Why they tried a brute-force approach to killing infidels instead of something more sophisticated, I've no idea.

The Al Qaeda leader, a man in his forties who had traveled from Syria for the meeting, apparently said that both British and Americans would be targeted because of what those countries were doing in Iraq.

Cannon White didn't discover who, and what, he was talking to until the meeting was over. And he wasn't going to tell The Times. The Episcopal Cannon did say, "I met the Devil that day."

Back to the United Kingdom, the States, and Iraq. I can understand how someone with a moral code that allows him to try setting a nightclub full of women on fire might also want the United Kingdom and the United States to stop resisting his colleagues from establishing this moral code in Iraq.

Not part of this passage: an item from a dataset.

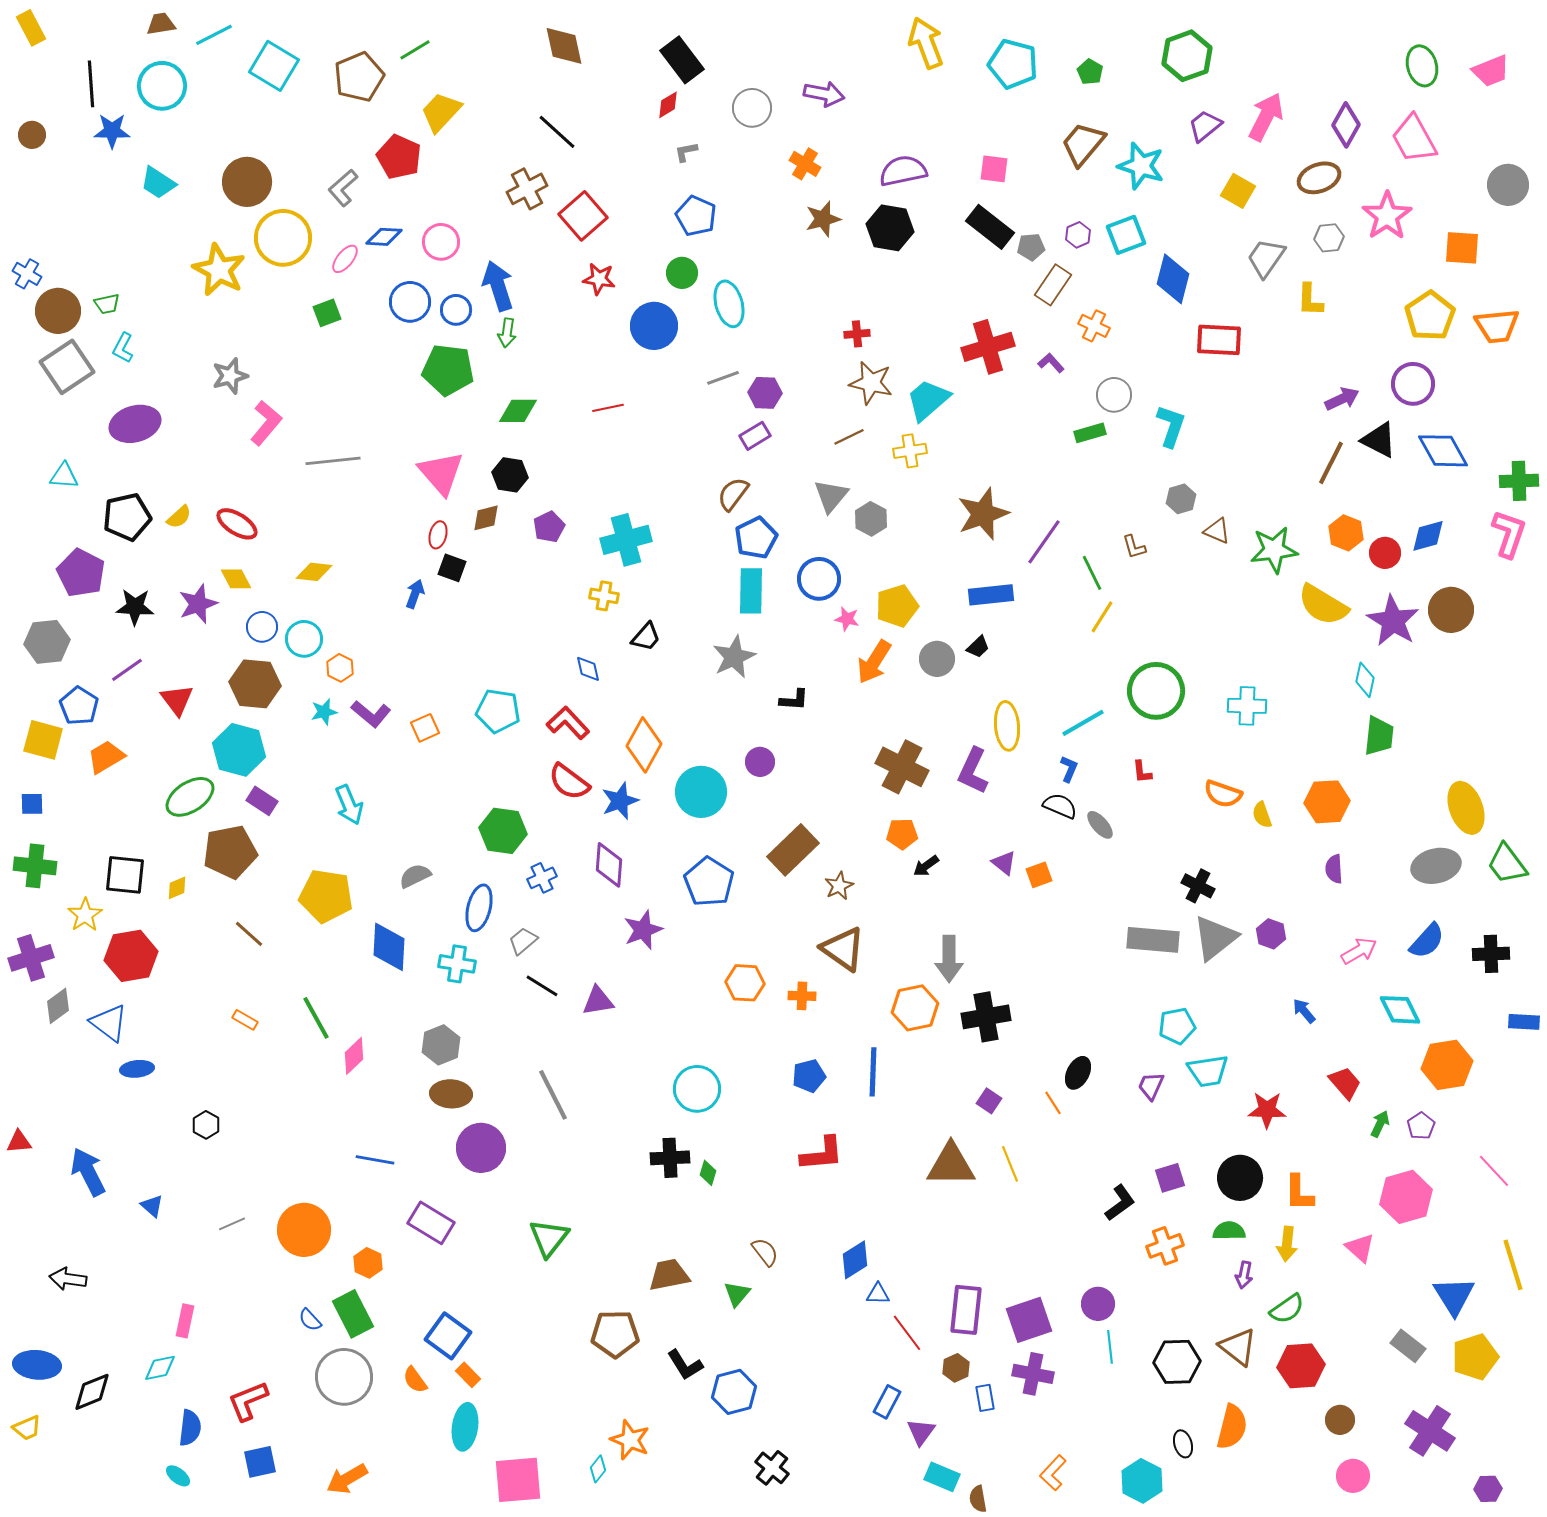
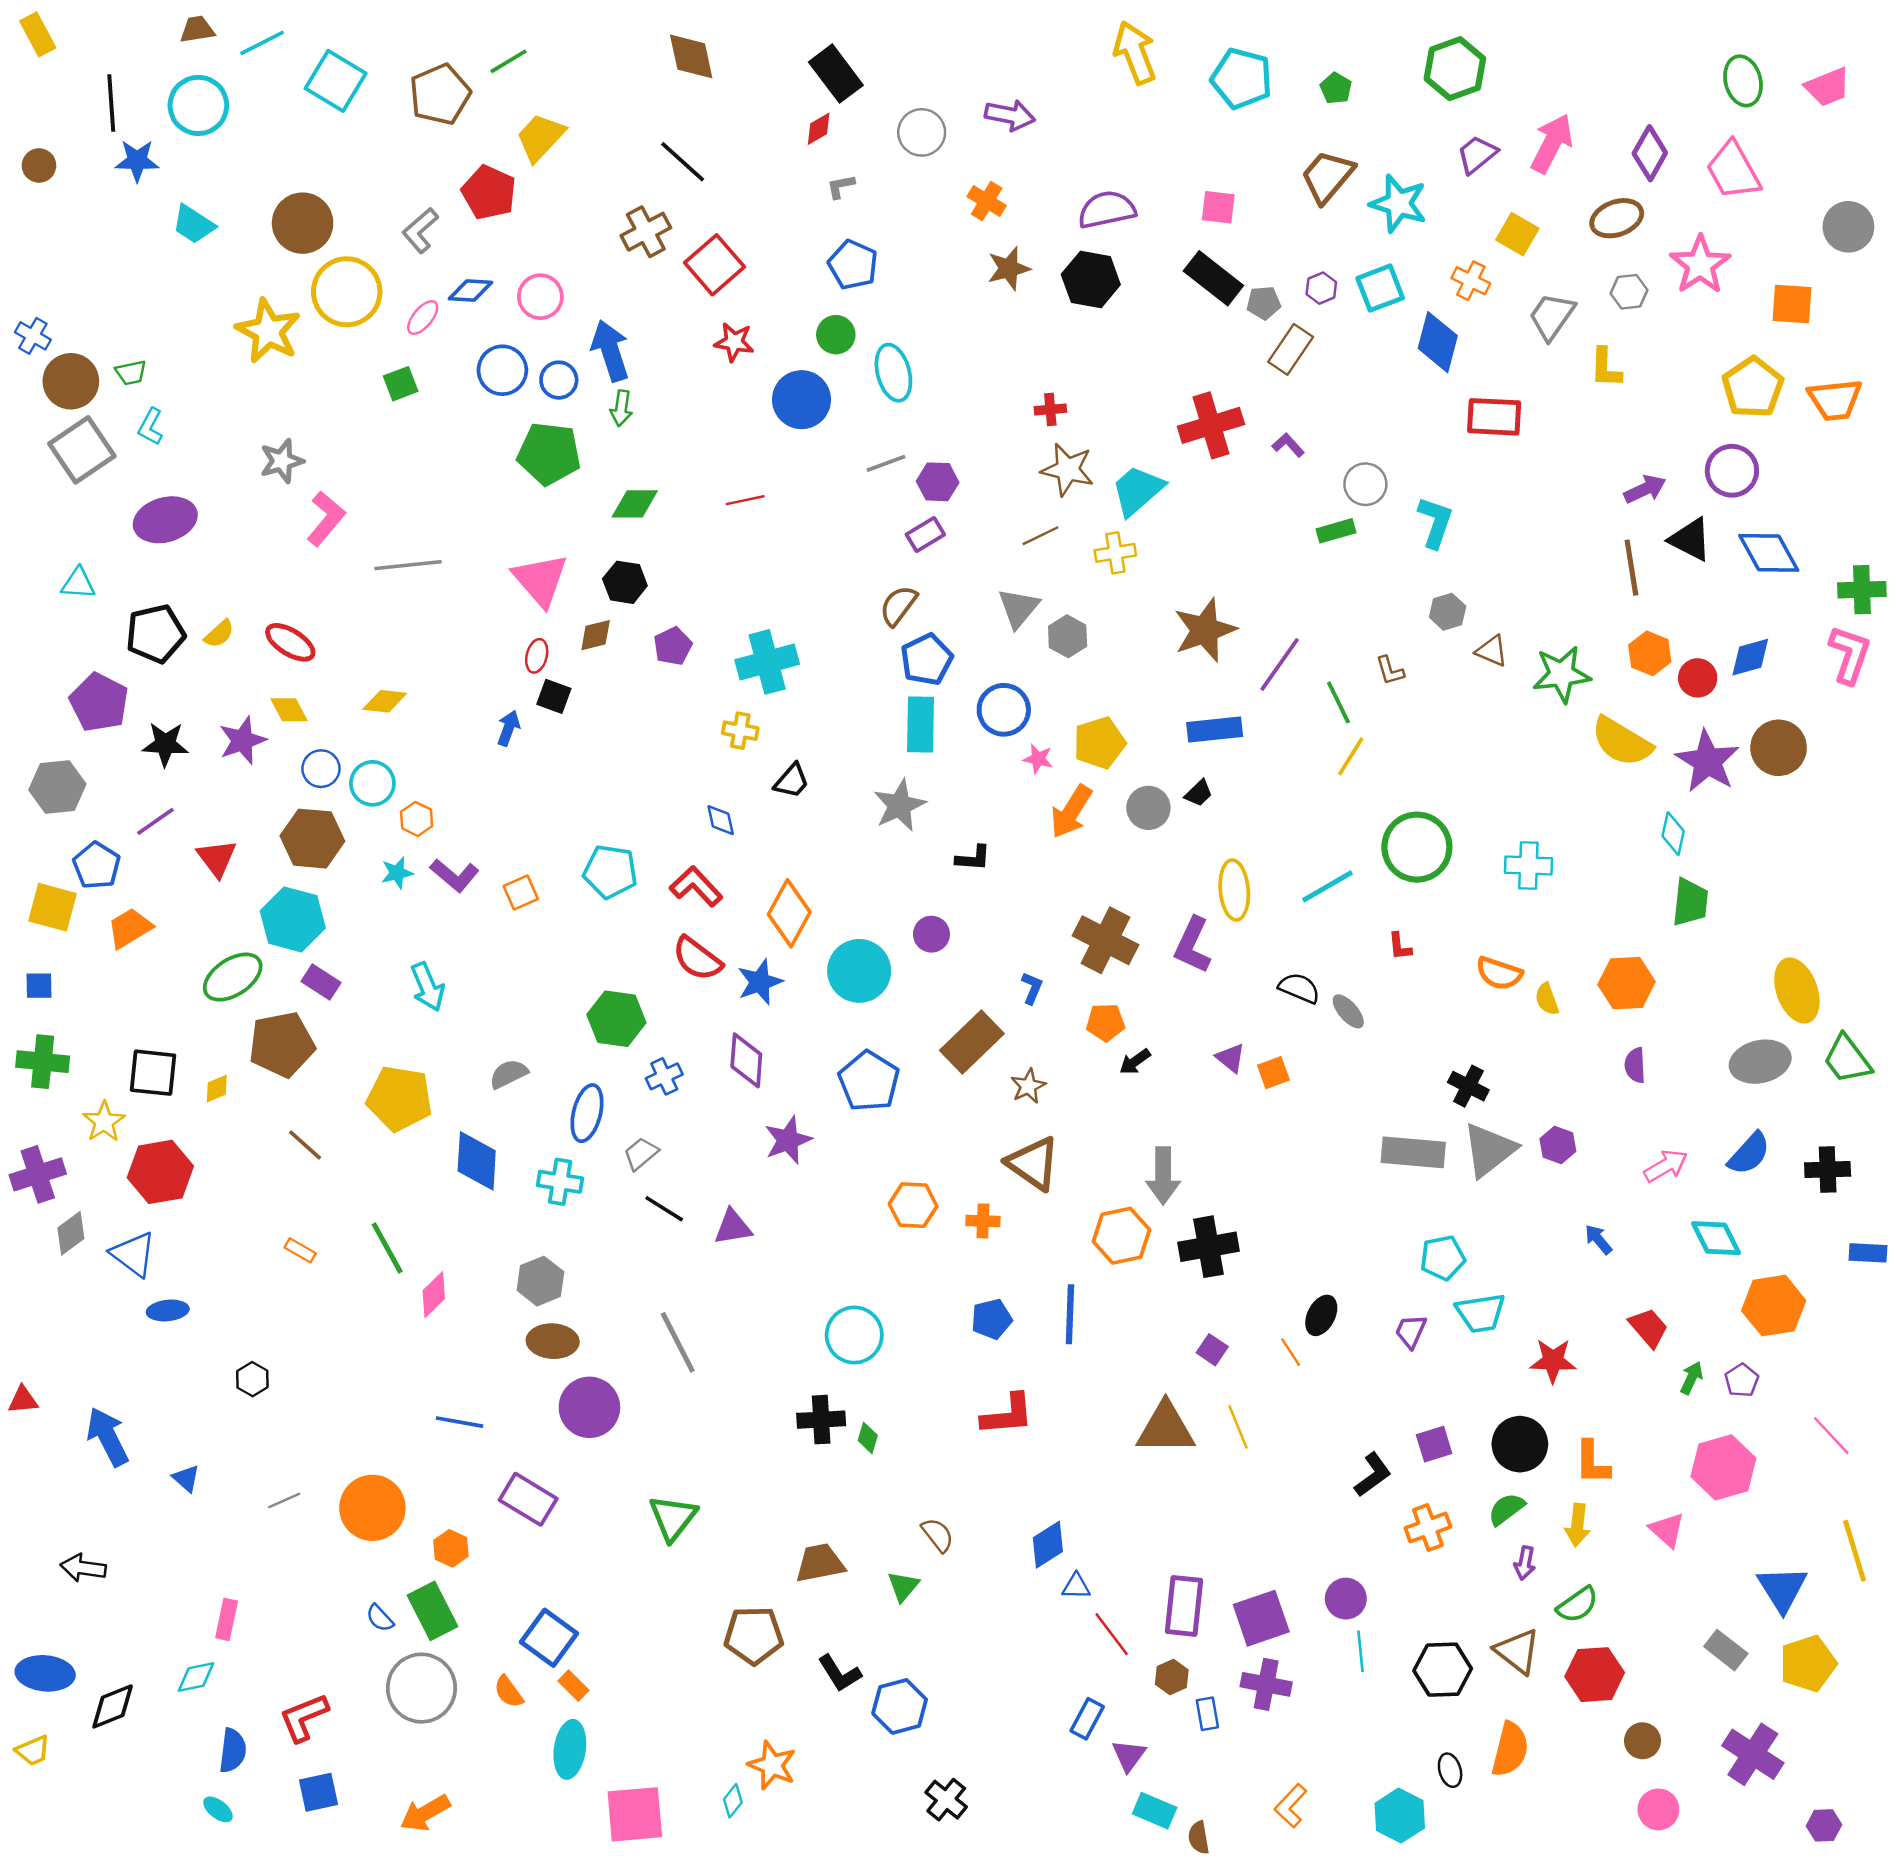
orange cross: (1094, 326) -> (1471, 281), moved
brown line: (1331, 463) -> (1631, 568), turned -36
blue L-shape: (1069, 769) -> (1032, 988), moved
green semicircle: (1229, 1231) -> (1506, 1509), turned -36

That doesn't mean that I think it's a good idea to stop trying to set up an alternative to what the men of Islam's lunatic fringe want in Iraq, and the United Kingdom, and the States. I doubt that I could ever get used to flogging my wife or commit an honor killing when one of my daughters did something I didn't approve of.

About "Islam's lunatic fringe" - I should clarify that.

I am assuming that the 'death to the Jews! death to the Great Satan America!' people have the same relationship to Islam that, say, the KKK of the 1960s had to Christianity. I hope I'm right.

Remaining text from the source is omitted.